How would such a negotiation work? Perhaps the CFL agrees to some things that would help the NFL, such as bringing back the NFL option year in player contracts (probably a good idea anyway) or allowing CFL players who are pending free agents to join NFL teams immediately after the CFL season ends in November instead of waiting until their CFL contract expires in February. Perhaps in return, the NFL promises not to put a permanent team in Canada for a certain number of years.
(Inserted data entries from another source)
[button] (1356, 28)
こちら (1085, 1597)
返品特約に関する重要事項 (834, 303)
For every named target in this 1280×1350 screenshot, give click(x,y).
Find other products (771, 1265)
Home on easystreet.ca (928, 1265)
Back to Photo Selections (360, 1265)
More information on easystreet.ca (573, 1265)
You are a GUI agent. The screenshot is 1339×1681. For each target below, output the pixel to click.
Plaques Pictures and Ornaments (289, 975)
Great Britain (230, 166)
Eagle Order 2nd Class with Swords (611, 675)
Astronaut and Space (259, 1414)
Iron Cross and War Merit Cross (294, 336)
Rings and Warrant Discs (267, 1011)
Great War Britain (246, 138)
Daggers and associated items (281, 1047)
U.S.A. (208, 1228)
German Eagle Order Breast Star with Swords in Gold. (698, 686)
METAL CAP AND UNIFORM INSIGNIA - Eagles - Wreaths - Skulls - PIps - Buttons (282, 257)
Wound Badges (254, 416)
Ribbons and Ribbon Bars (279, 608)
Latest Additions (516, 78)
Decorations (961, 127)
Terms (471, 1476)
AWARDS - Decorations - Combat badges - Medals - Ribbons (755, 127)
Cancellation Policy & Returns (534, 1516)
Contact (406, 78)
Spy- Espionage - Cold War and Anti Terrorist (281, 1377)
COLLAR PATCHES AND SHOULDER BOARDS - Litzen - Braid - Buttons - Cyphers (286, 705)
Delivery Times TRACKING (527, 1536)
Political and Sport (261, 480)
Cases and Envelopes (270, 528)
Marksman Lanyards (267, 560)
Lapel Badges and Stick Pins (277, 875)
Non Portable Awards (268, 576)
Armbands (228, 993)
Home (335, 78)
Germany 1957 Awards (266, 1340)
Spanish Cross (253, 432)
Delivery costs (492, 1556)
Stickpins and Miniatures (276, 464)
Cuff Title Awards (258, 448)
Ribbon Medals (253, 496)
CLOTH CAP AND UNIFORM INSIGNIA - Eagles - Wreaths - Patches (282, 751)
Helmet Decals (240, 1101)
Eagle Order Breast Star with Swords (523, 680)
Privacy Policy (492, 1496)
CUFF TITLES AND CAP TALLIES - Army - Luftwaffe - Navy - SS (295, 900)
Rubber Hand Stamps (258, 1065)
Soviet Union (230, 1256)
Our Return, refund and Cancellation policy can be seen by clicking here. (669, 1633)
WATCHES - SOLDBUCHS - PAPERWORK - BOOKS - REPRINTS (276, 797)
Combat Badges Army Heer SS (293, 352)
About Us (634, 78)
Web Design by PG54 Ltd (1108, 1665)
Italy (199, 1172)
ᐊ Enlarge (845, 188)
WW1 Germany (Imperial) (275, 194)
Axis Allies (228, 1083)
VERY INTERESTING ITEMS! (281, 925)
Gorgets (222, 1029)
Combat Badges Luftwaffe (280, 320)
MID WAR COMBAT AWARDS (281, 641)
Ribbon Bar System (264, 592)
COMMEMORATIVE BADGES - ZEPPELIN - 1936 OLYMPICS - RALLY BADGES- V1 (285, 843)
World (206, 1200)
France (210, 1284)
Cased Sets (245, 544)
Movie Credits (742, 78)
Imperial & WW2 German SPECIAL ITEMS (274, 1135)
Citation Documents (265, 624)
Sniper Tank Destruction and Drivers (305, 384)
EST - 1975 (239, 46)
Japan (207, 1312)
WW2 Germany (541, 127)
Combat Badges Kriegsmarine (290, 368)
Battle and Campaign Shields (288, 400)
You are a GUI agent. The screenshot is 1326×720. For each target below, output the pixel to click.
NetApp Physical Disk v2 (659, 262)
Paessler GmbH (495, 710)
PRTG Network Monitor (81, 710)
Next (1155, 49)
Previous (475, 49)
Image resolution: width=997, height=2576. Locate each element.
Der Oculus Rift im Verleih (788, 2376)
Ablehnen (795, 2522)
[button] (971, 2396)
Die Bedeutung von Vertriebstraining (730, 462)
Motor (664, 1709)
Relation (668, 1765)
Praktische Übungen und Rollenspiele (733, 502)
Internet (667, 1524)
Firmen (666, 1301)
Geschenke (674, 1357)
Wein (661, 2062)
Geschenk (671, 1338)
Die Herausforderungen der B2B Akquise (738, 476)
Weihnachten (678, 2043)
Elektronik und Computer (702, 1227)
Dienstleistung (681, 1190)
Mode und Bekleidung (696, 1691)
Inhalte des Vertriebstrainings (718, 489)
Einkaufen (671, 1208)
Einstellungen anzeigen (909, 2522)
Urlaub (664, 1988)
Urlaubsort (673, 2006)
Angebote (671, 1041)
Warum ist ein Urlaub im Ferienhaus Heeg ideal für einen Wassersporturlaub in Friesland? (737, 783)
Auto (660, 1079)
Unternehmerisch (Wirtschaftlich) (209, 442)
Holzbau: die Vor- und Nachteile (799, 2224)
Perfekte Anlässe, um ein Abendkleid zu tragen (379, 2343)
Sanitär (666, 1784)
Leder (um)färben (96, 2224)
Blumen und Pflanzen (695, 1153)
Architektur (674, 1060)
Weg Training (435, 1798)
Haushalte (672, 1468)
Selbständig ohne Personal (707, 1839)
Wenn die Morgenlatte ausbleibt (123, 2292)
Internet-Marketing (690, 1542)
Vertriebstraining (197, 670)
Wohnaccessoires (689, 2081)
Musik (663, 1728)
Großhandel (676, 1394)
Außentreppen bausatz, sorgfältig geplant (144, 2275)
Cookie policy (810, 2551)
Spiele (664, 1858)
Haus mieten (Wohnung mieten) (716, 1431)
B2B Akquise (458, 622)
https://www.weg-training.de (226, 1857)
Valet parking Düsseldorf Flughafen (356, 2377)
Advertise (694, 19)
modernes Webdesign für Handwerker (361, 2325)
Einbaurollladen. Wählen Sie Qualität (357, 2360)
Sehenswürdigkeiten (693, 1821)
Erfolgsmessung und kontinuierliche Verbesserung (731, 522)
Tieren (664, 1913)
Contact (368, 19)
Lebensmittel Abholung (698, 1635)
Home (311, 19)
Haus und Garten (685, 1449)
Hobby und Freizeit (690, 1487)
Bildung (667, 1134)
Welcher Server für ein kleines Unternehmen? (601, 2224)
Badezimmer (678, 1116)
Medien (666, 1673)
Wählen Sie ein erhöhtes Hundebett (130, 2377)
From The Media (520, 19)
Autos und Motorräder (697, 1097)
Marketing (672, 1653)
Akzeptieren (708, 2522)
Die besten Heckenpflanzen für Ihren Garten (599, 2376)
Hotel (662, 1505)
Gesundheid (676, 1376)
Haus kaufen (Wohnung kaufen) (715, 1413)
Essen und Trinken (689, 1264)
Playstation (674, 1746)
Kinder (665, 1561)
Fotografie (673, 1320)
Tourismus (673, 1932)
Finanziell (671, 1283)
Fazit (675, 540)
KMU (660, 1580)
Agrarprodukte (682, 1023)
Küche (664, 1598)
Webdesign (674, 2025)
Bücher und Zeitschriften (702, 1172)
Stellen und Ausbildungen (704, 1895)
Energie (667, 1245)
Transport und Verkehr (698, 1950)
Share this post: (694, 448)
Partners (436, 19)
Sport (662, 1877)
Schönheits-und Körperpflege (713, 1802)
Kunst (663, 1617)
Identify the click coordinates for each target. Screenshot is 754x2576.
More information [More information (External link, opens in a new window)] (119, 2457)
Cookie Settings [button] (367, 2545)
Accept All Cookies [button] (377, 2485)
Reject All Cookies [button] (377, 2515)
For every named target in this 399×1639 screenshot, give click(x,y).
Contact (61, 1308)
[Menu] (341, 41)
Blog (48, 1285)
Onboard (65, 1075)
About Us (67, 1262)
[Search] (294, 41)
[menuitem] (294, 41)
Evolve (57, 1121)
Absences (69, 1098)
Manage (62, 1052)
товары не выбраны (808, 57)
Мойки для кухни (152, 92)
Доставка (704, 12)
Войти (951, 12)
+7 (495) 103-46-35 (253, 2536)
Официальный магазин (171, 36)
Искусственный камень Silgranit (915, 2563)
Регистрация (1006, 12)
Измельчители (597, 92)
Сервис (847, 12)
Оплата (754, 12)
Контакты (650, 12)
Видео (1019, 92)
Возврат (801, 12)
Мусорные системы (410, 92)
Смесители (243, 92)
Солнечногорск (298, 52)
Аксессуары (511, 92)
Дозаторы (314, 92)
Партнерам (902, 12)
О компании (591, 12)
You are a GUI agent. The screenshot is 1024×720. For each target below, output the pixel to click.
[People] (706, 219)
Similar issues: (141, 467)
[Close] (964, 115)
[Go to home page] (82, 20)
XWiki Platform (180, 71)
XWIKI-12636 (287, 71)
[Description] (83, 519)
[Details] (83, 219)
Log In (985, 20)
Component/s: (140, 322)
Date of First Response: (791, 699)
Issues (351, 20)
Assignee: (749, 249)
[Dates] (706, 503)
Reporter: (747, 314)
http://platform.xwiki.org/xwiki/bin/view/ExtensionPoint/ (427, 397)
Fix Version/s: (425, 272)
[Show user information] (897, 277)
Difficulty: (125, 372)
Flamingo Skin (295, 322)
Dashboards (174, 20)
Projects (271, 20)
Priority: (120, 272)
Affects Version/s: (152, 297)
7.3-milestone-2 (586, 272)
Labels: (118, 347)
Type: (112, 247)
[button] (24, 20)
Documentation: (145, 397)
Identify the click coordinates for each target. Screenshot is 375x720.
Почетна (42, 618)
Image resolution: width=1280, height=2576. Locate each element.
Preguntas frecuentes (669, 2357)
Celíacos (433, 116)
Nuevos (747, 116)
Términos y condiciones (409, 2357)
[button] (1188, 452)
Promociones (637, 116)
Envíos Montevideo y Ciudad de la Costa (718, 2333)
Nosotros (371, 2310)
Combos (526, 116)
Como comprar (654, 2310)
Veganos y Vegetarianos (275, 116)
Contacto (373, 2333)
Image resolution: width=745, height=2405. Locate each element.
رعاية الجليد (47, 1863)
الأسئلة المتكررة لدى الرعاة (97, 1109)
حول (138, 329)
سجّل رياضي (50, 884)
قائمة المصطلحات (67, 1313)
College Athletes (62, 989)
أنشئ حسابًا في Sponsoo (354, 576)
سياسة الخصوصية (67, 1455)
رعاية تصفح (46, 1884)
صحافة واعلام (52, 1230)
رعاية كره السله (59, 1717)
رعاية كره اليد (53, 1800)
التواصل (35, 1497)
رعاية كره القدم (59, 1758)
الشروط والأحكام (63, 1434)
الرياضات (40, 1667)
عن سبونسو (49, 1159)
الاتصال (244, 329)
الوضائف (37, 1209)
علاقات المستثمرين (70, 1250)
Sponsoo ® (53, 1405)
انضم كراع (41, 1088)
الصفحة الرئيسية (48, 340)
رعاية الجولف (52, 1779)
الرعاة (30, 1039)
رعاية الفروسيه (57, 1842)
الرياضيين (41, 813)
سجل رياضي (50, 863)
Goodell recognizes the value of the CFL, and CFL commissioner Mark Cohon's a smart guy who not only won't get into a jingoistic war with the NFL (unless that becomes necessary), but also should be able to work out a solid deal with the American league.

Does the CFL necessarily need a formal agreement with the NFL? Of course not. The league hasn't had one since 2008, and it might just be at its highest historical point given the stability and revenue offered by the massive new TV deal with TSN. The CFL is also arguably more important to TSN than it's ever been given the latter's recent loss of national hockey rights, as football (both Canadian and American) will be at the core of the network going forward. Moreover, the NFL isn't particularly threatening at the moment, especially considering that the Bills' Toronto series has gone badly enough that the team's "reevaluating" it. Still, bringing back a formal relationship with the NFL isn't a bad idea, especially if it's on the "organized and mutually profitable" terms Young cites. The CFL and the NFL have plenty in common, and they certainly both have the potential to help each other out. Examining if they can do so along formal lines is worth investigation.